Questo più o meno quello che pensava Ignazio M. ogni volta che gli venivano violate le orbite e i padiglioni. Marito della Lana per molti anni, fino a quando si era incrinato il, si era incrinato il senso del sacro. A dirlo si vergognava come un bambino che fa ancora pipì a letto. Però la Lana l’aveva sposata con la formula e tutto. “Franata la realtà, la seduzione ci incanta, ma non è sincera, è finalizzata.

Come faccio a stare senza di te”.

 Del Cera quella volta sprizzava sudore dalla fronte come stesse facendo braccio di ferro col forzuto. Era il don che aveva,

-che aveva suonato il rock,

-aveva cantato al festival,

-aveva,

-che aveva sposato la Lana e Ignazio M. sì, unito in, unito in matrimonio. Sprizzava perché pregava forte, perché gli dispiaceva.

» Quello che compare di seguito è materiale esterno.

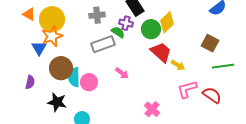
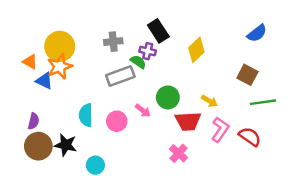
orange triangle: (29, 14) -> (30, 62), moved
green circle: (151, 29) -> (168, 97), moved
blue triangle: (39, 48) -> (44, 81), turned -35
red trapezoid: (161, 52) -> (188, 121), moved, turned 135
brown circle: (61, 68) -> (38, 146), moved
pink circle: (89, 82) -> (117, 121), moved
pink L-shape: (187, 89) -> (220, 130), turned 140

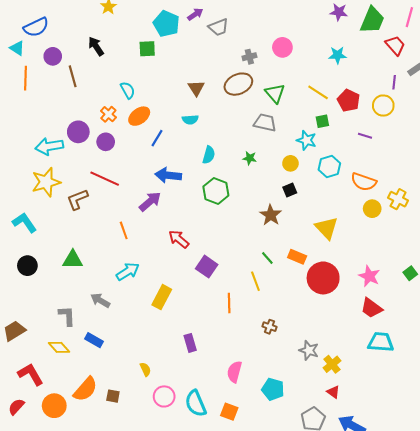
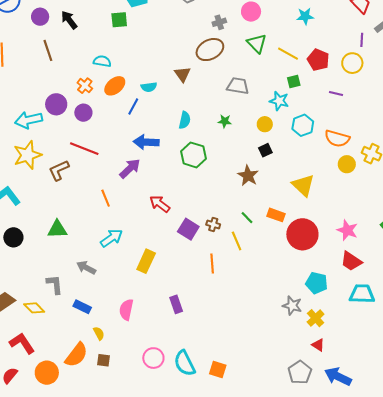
purple circle: (53, 56) -> (40, 17), moved
brown triangle: (196, 88) -> (183, 74), moved
cyan semicircle: (128, 90) -> (102, 61), turned -48
green triangle: (275, 93) -> (257, 43), moved
cyan semicircle: (190, 120) -> (149, 87), moved
brown cross: (270, 327) -> (213, 225), moved
yellow diamond: (59, 347) -> (34, 308), moved
yellow semicircle: (145, 369) -> (99, 333), moved
pink semicircle: (234, 372) -> (126, 310), moved
cyan pentagon: (273, 389) -> (317, 283), moved

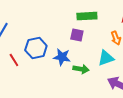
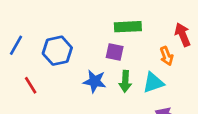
blue hexagon: (36, 48) -> (57, 51), moved
green arrow: (81, 69) -> (125, 81), moved, turned 84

Perché c’era un che di incrinato.

“Dai versami un daiquiri, bro”! Proprio obsoleta ‘sta lingua. Abbagliata dai neon del disco bar, la Lana si sentiva un po’ strana: “lingua che dice o non dice, bro che suona vuoto o bro che c’è un fratello”.  Distratta, metteva a fuoco l’intarsio dello smalto sull’unghia di tigre del pollice stretto intorno al cristallo del bicchiere già vuoto: “guarda là, sembra un volto che soffre, e, ora che la muovo, rifrange e diventa una bimba”.

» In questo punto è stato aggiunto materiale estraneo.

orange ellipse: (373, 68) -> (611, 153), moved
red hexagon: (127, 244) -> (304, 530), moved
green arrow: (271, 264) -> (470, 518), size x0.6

Finito di sprizzare l’ultima stilla.

“Senta, mi scusi uno spritz”, fece Ignazio M. dall’altra parte della luce che cadeva sul bancone del bar. Stasera aveva voglia di distrarsi.

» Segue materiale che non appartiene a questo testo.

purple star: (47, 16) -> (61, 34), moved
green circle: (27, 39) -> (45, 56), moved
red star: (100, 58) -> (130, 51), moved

Lei lo aveva inquadrato attraverso il vetrone e si stava avvicinando quatta: “Strattonami tutta, vecchio lozzone”. Qualche ruota aveva invertito il passo e Ignazio M. volava nello spazio; atterrava e le piazzava un bacino in fronte. La pianura collassava con tutto il giovane universo in un centro cavo che la inghiottiva e la faceva tornare piccola.

La mattina dopo stavano stretti abbracciati a letto, di là venivano voci dalla tv rimasta accesa: “l’inflazione sale alle stelle. Torna il total grigio”.